Her first location wasn’t to her liking, so the mistress hath moved a bit closer to town and did get to know her fellow forest dwellers. Initially, she tried to take advantage of the natural beauty and abundance of the area, but old demons did tempt her.

Still, the princess tried to resist temptation, met her prince and settled into a cold valley winter to await the delivery of her firstborn. The birth and spring came with a sense of renewal, but sadly her mischievous quirks put her in the wrong place at the wrong time, and her newborn had perished.

The next year was marked by self-destructive behavior made worse by townspeople who, even though they were aware of her nature, enabled her downward spiral. Another season ended with the princess fat,  in poor health and once again childing.

Her second youngster survived but the lady spent the next two years dragging the tot around to all her old haunts, looking for an easy meal, teaching her young prince lacking valor habits. The villagers now claimed to be sick of her behavior but did nothing to stop or help her.

At which hour the princess was last seen in the Evergreen Valley, she had given birth to three more royals and was dragging them around town just like the last two. By now, the local townsfolk had lost all tolerance for the princess with the golden earring, although doing nothing to change her plight, and her happily ever after appeared to now be in peril.

So where did the princess with the golden earring come from, and who is she? Well, we don’t know the where, but we do know the who.  

The princess with the golden earring, aka Daisy, Sam, or, at my house, “*&#@%^ she’s in the neighbor’s trash again,” is a LARGE female bear.

According to Rich Beausoleil, Statewide Bear &Cougar expert for the Washington State Department of Fish and Wildlife (WDFW), the department has two ear tag colors that they use on bears, red and yellow. Red=research, which means it was captured as a research animal and likely collared at one point, with no contact with people.   

A yellow ear tag (sometimes coupled with a collar) means this was a bear captured by non-research staff, most commonly officers, and was in a situation around people, such as getting into attractants like garbage, birdseed, and fruit trees. 

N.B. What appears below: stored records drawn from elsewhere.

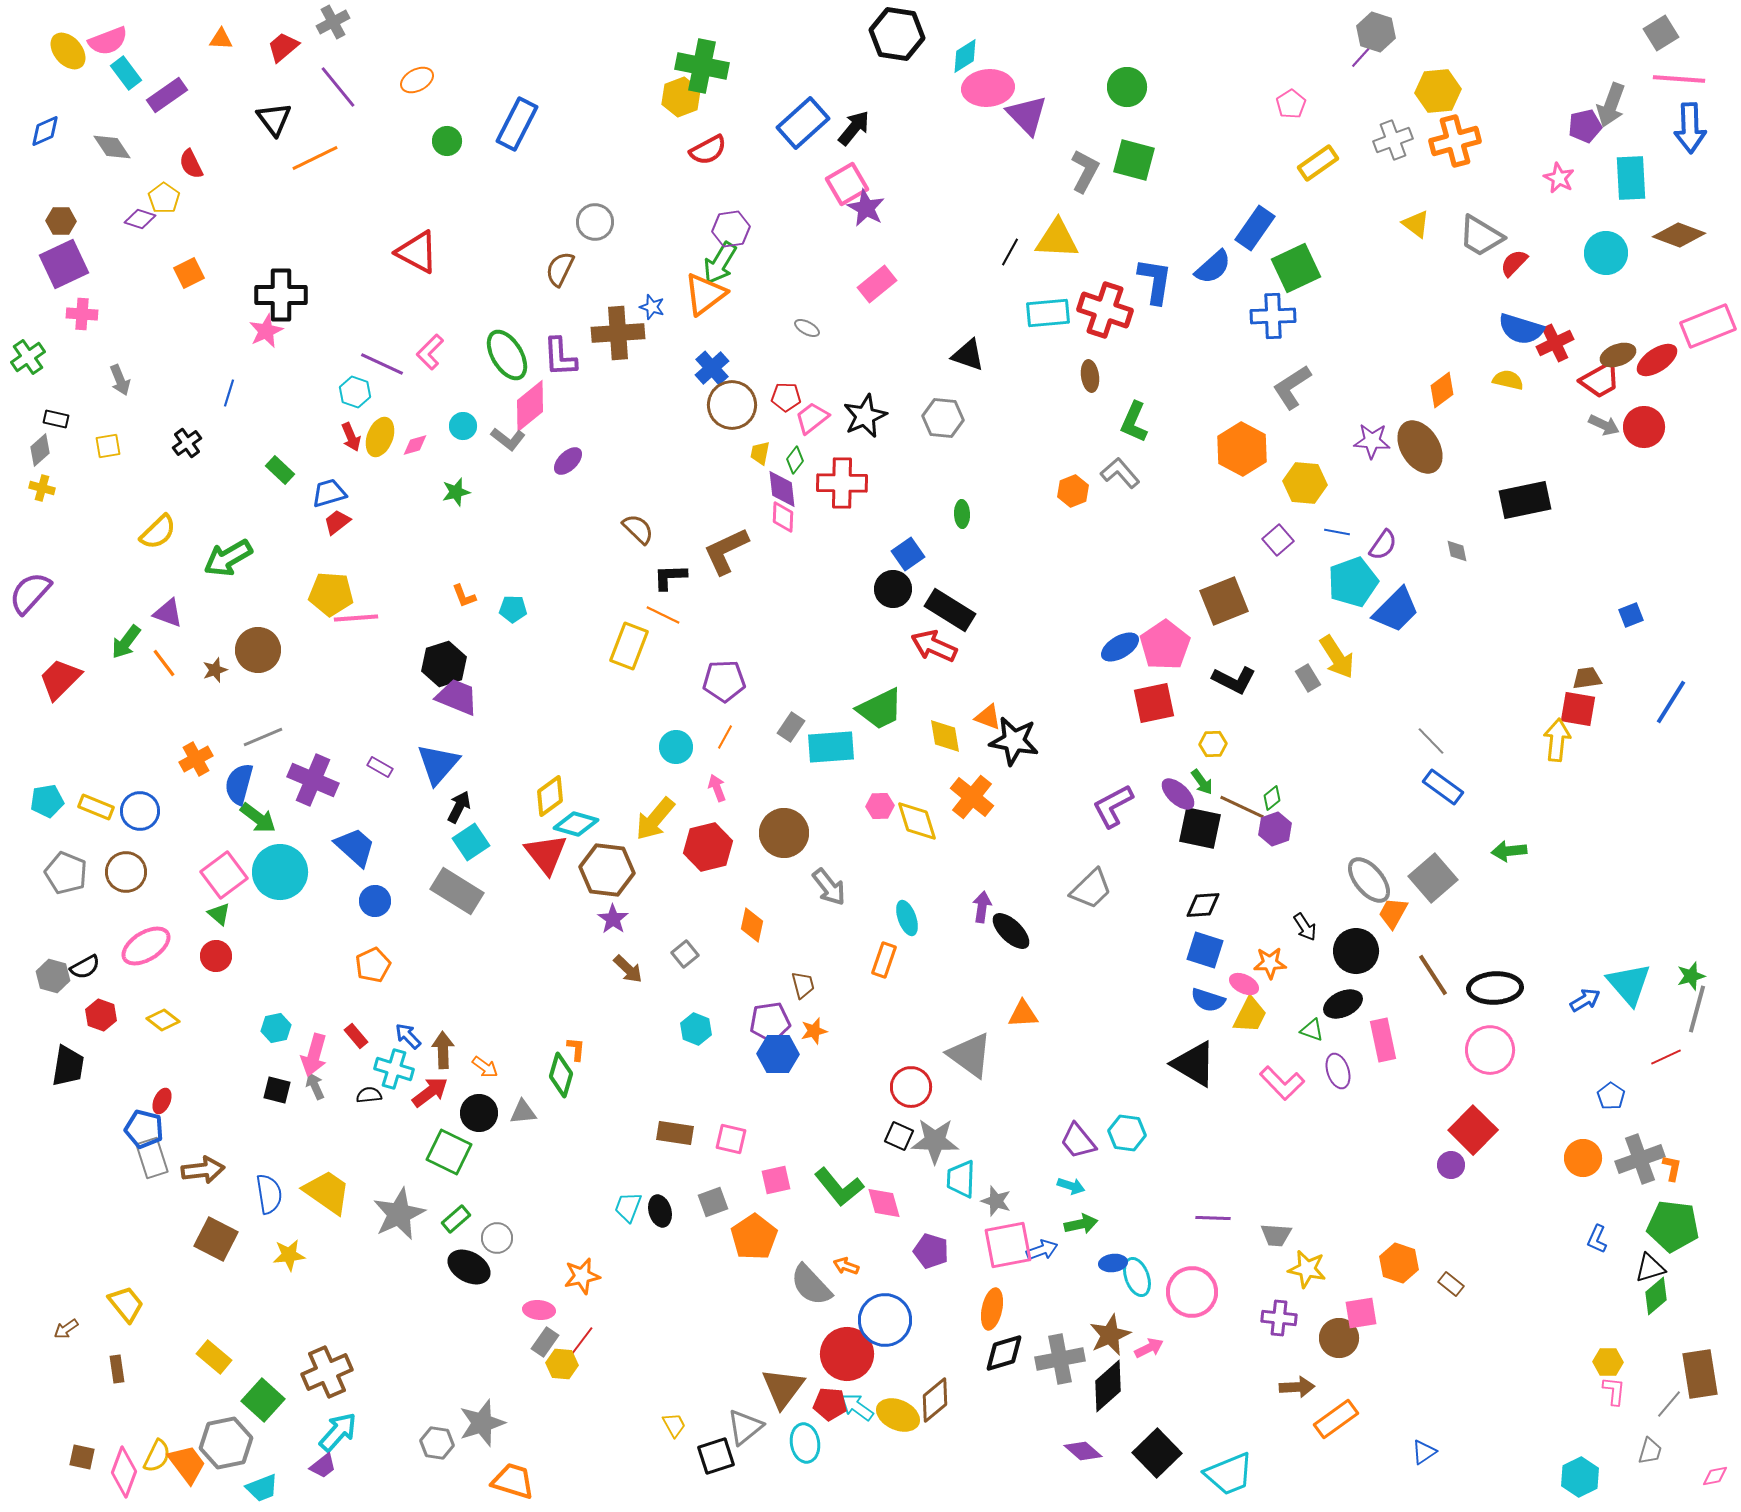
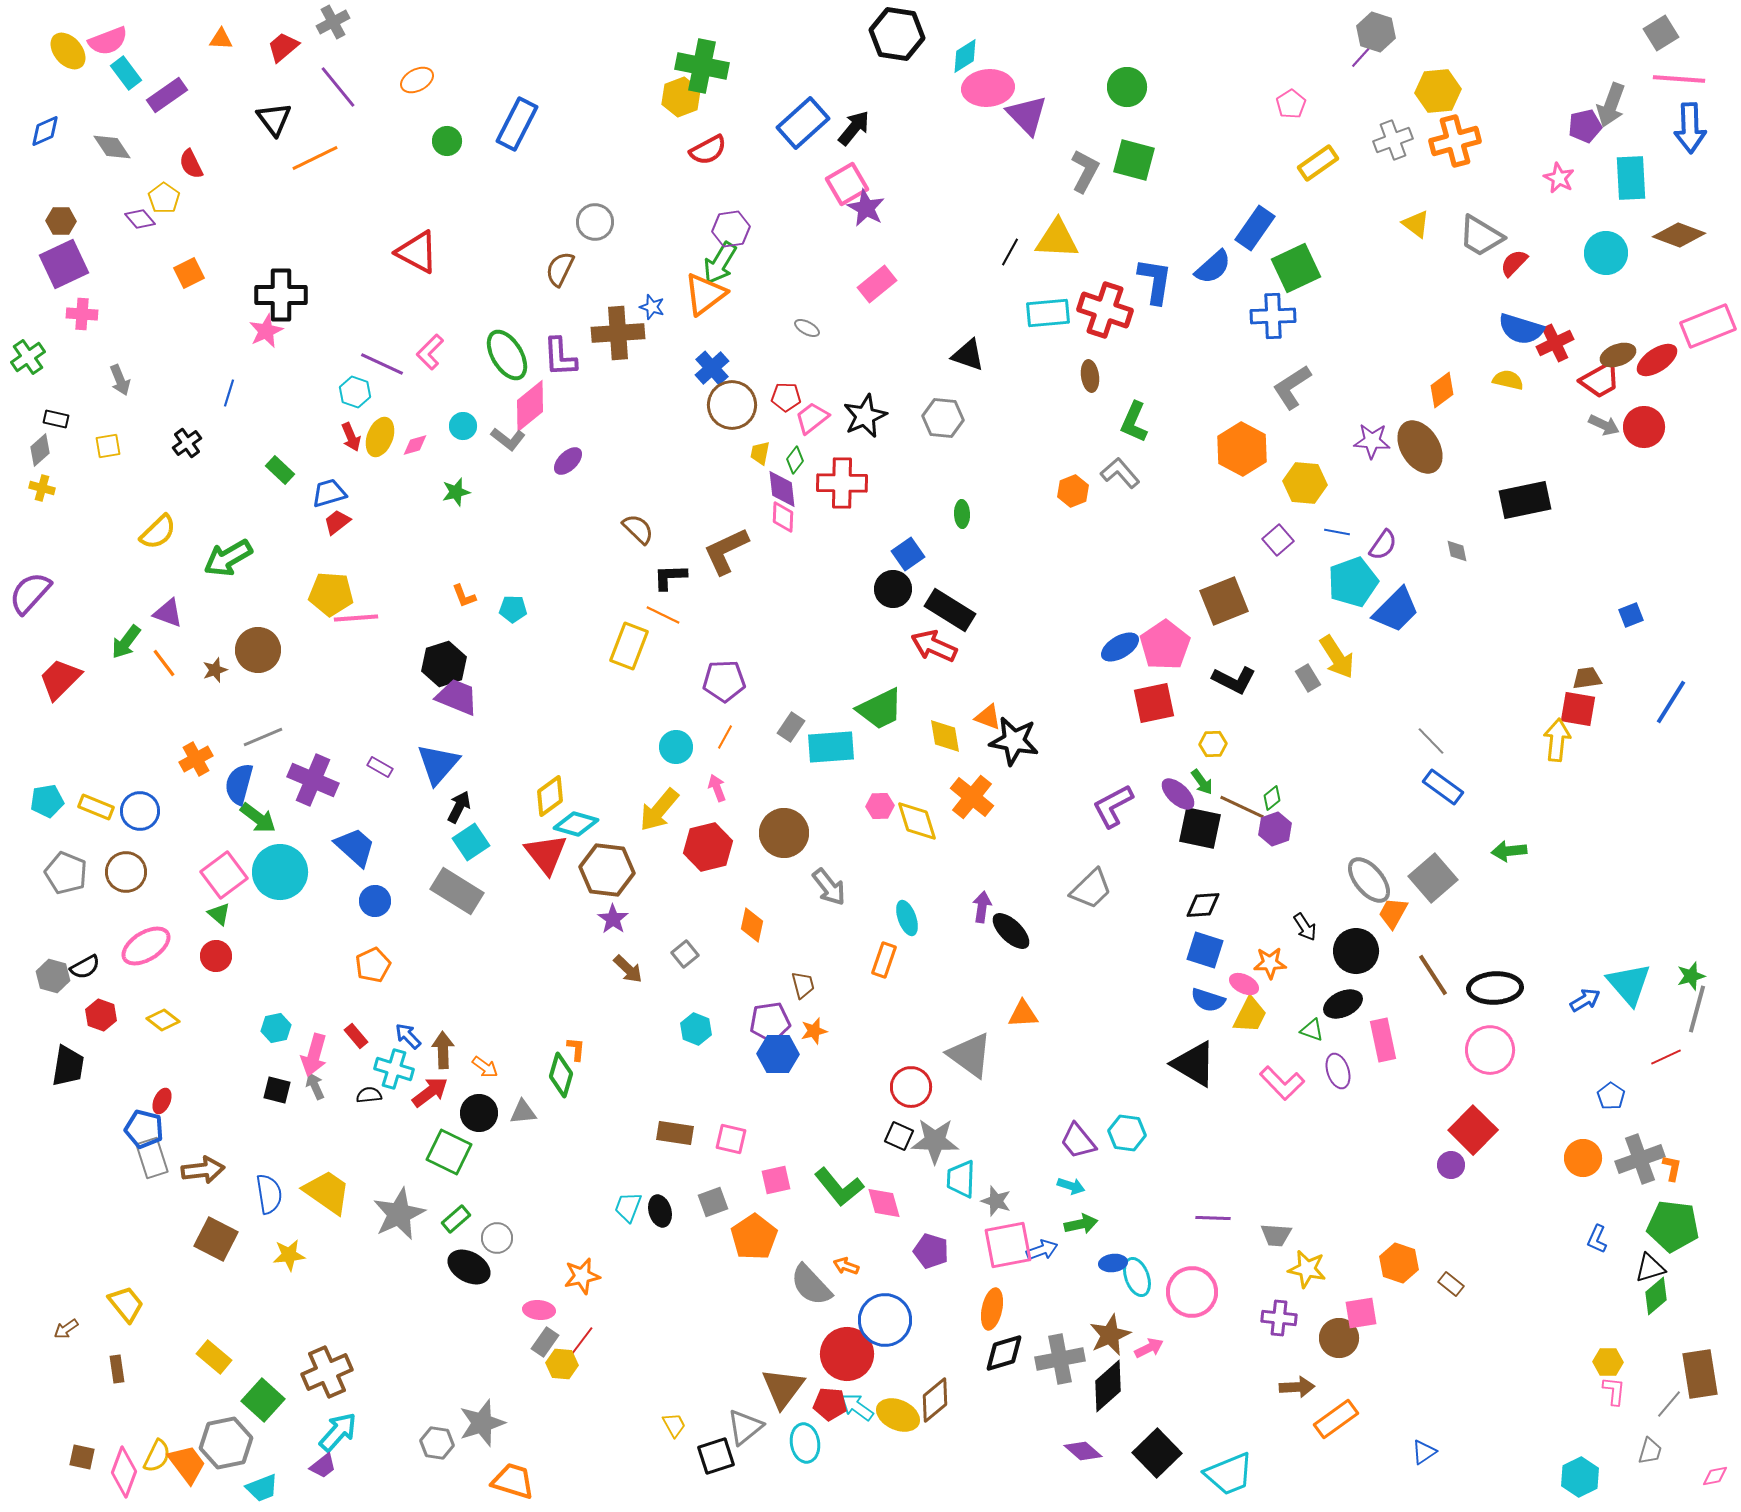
purple diamond at (140, 219): rotated 32 degrees clockwise
yellow arrow at (655, 819): moved 4 px right, 9 px up
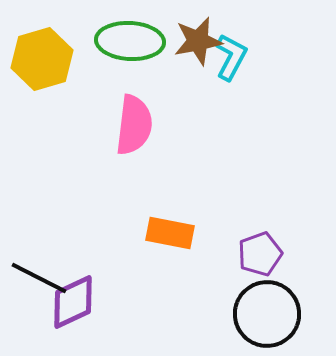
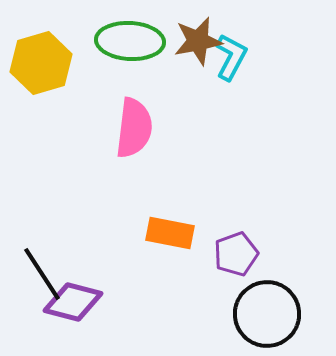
yellow hexagon: moved 1 px left, 4 px down
pink semicircle: moved 3 px down
purple pentagon: moved 24 px left
black line: moved 3 px right, 4 px up; rotated 30 degrees clockwise
purple diamond: rotated 40 degrees clockwise
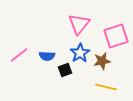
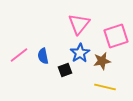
blue semicircle: moved 4 px left; rotated 77 degrees clockwise
yellow line: moved 1 px left
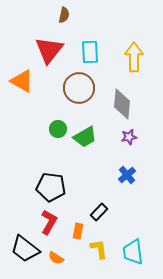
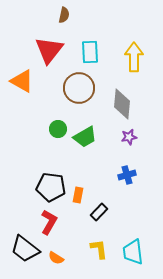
blue cross: rotated 24 degrees clockwise
orange rectangle: moved 36 px up
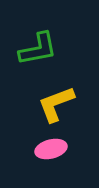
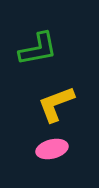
pink ellipse: moved 1 px right
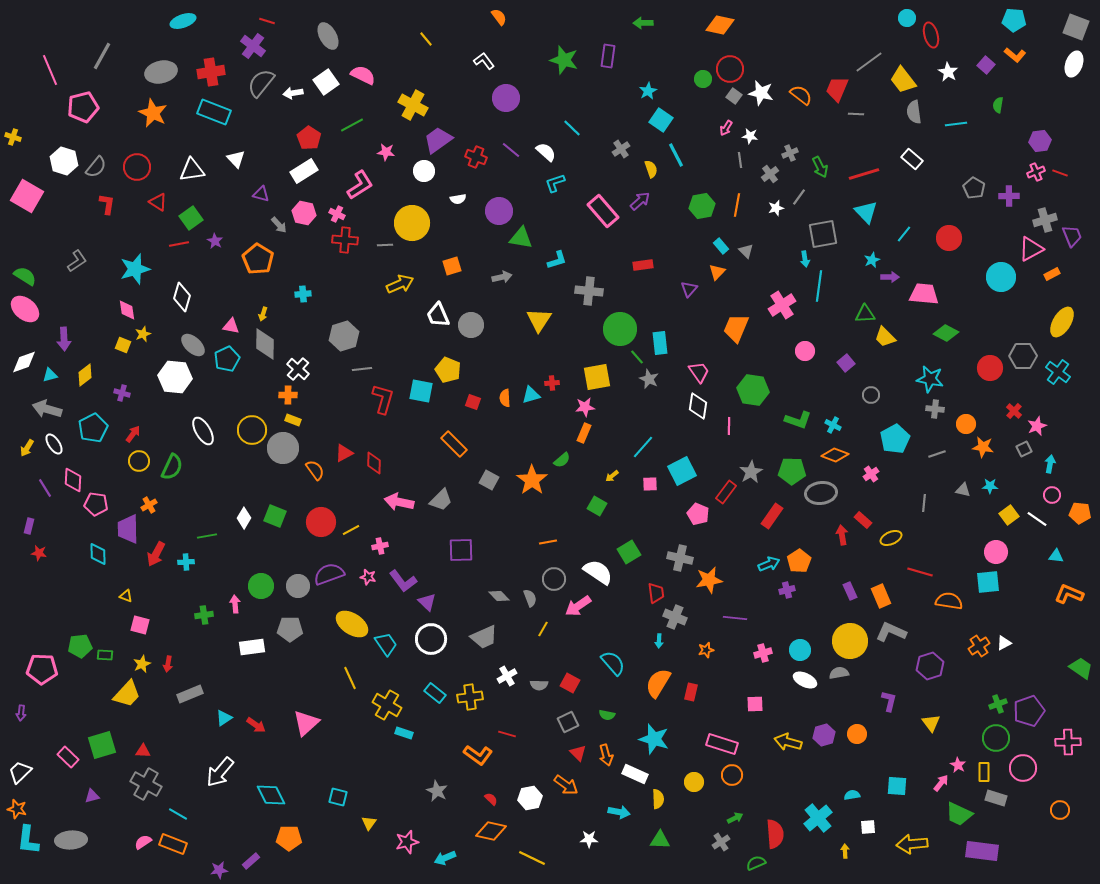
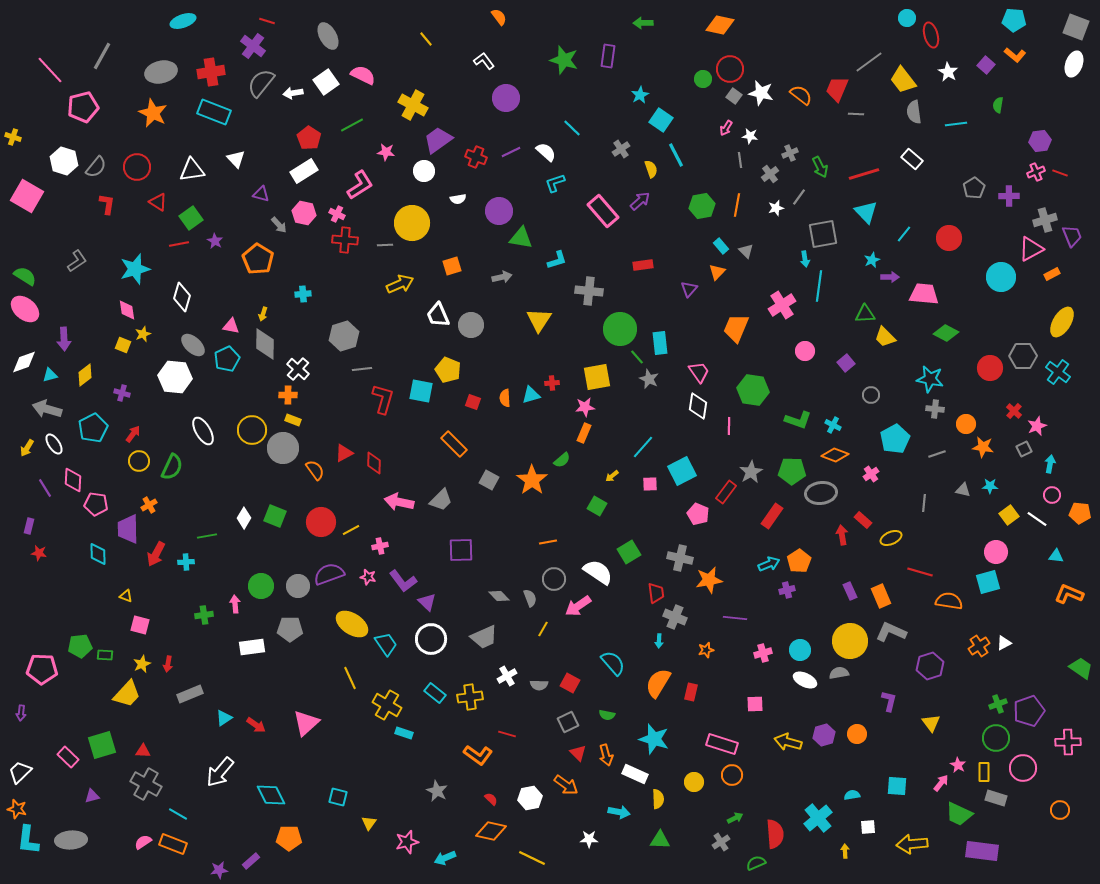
pink line at (50, 70): rotated 20 degrees counterclockwise
cyan star at (648, 91): moved 8 px left, 4 px down
purple line at (511, 150): moved 2 px down; rotated 66 degrees counterclockwise
gray pentagon at (974, 188): rotated 10 degrees clockwise
cyan square at (988, 582): rotated 10 degrees counterclockwise
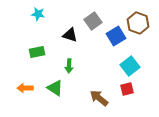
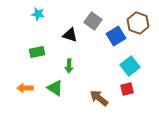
gray square: rotated 18 degrees counterclockwise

The princess at a conscientious home in the valley

Says Beausoleil, “Many of these bears are simply released within their home range, and the attractants addressed.  However, yellow lets us know that the bear was previously captured in a developed area; the number allows us to know exactly which bear it is, and a database is kept on its history.”

So, this bear was likely captured somewhere more populated than the Snoqualmie Valley and brought here to keep her safe.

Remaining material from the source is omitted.